The characterization of Clostridium beijerinckii NRRL B592 cells transformed with plasmids containing the butanol-production genes under the control of constitutive promoters
Clostridium beijerinckii is a spore-forming, obligate anaerobe that is capable of producing butanol, acetone and isopropanol. These industrial chemicals are traditionally known as solvents. The regulation of solventogenic fermentation is linked to the onset of sporulation, so that by the time the organism begins to produce solvents, it is also entering into spore formation and metabolic slowdown. The goal of this research project was to study the effect of placing the solvent-production genes from C. beijerinckii under the control of constitutive promoters from other genes, in an attempt to allow an earlier start of butanol production during the growth phase than is the case with the wild-type cells.

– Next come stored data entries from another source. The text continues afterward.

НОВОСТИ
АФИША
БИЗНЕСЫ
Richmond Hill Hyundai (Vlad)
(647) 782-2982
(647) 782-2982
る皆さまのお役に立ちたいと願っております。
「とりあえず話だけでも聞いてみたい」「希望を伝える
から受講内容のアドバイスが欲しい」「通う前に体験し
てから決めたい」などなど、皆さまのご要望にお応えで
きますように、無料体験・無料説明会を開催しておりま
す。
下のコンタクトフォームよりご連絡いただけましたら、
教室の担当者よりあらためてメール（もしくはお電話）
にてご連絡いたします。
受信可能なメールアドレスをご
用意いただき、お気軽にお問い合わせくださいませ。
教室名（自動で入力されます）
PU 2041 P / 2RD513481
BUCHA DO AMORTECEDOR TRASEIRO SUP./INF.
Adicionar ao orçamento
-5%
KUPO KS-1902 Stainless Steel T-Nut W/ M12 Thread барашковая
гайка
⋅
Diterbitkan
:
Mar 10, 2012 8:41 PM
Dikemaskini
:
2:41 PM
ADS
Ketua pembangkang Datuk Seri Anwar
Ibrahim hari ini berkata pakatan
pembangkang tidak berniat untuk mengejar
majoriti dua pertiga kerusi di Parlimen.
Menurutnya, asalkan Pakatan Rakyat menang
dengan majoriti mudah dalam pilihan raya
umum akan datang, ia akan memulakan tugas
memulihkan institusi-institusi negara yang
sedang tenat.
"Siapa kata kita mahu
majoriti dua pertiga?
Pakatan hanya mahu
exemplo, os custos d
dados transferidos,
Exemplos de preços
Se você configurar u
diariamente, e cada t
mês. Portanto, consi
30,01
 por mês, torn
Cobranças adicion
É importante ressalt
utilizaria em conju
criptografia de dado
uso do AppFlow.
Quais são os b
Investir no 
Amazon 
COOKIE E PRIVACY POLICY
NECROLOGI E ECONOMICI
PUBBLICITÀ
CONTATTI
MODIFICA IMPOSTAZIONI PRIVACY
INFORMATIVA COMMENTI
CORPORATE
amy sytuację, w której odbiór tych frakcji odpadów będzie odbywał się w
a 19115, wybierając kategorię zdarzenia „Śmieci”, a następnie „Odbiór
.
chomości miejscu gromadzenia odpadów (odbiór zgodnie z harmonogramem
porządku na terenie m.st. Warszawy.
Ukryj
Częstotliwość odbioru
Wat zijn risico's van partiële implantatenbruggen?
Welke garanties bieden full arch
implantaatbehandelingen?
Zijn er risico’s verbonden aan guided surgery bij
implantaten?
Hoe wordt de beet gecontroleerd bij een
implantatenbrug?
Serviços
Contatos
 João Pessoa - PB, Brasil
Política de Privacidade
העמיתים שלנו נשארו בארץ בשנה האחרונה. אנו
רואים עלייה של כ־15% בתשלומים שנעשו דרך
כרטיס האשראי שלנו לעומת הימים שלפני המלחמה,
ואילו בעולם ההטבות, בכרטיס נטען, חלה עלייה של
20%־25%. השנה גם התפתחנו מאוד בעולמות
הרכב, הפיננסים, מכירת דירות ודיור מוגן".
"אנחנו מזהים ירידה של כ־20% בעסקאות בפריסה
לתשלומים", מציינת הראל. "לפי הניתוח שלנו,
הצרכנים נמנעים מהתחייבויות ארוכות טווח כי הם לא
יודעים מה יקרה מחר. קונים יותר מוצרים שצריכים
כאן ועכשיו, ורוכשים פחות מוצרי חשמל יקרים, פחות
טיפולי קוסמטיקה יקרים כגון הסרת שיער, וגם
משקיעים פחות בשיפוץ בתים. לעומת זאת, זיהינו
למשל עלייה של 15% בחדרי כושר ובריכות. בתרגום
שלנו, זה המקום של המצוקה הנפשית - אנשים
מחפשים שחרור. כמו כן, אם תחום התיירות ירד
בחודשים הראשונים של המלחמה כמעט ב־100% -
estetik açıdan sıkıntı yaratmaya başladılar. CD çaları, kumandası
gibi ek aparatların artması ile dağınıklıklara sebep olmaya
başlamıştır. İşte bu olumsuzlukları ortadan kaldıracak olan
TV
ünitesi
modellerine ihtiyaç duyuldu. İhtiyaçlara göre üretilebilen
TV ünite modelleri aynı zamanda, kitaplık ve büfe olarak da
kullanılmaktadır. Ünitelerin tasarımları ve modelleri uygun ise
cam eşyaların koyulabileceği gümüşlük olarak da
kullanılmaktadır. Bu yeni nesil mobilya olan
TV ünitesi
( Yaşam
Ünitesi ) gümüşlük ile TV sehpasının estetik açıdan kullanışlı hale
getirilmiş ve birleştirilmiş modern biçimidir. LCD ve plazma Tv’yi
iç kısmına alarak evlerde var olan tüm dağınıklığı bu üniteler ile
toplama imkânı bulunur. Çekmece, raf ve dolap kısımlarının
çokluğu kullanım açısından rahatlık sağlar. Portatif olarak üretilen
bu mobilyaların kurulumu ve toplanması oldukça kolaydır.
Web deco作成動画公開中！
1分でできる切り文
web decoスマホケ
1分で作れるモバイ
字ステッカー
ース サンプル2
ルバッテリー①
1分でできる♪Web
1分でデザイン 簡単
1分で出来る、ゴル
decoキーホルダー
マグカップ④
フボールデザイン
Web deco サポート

The aldehyde dehydrogenase from C. beijerinckii NRRL B593 (ald) and alcohol dehydrogenase from C. beijerinckii NRRL B592 (adhA) were placed under the control of the promoter from the acid-producing operon (the BCS operon) in one vector, and under the control of the promoter from the ferredoxin gene in another. In both cases, aldehyde dehydrogenase activity was produced earlier in the growth phase in transformed cells, but alcohol dehydrogenase activity was not.
The adhA gene from C. beijerinckii NRRL B592 was paired with the adhB gene from the same organism in a third vector, both under the control of the promoter from the BCS operon. In cells transformed with this vector, alcohol dehydrogenase activity was observed earlier in the growth phase than it was in wild-type NRRL B592 cells.